#### [WORK TO BE COMPLETED]
In your copy, leave out the pictures; write out all the data exactly.

#### [Collected data]
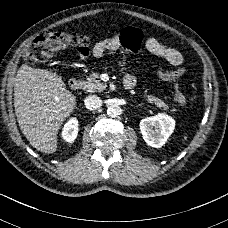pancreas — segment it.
<instances>
[{
	"mask_svg": "<svg viewBox=\"0 0 228 228\" xmlns=\"http://www.w3.org/2000/svg\"><path fill=\"white\" fill-rule=\"evenodd\" d=\"M105 89L106 85L100 82L98 73H91L83 85V90L91 93L102 92ZM147 100L149 103H154L157 107L163 108V110L169 109V106L157 97L148 95ZM171 111H176V109H172Z\"/></svg>",
	"mask_w": 228,
	"mask_h": 228,
	"instance_id": "cf45deb5",
	"label": "pancreas"
}]
</instances>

#### [YOUR SOLUTION]
pancreas — segment it.
<instances>
[{
	"mask_svg": "<svg viewBox=\"0 0 228 228\" xmlns=\"http://www.w3.org/2000/svg\"><path fill=\"white\" fill-rule=\"evenodd\" d=\"M105 89L106 85L100 82L98 73H91L83 85V90L91 93L102 92ZM147 100L149 103H154L157 107L163 108V110L169 109V106L157 97L148 95ZM171 111H176V109H172Z\"/></svg>",
	"mask_w": 228,
	"mask_h": 228,
	"instance_id": "cf45deb5",
	"label": "pancreas"
}]
</instances>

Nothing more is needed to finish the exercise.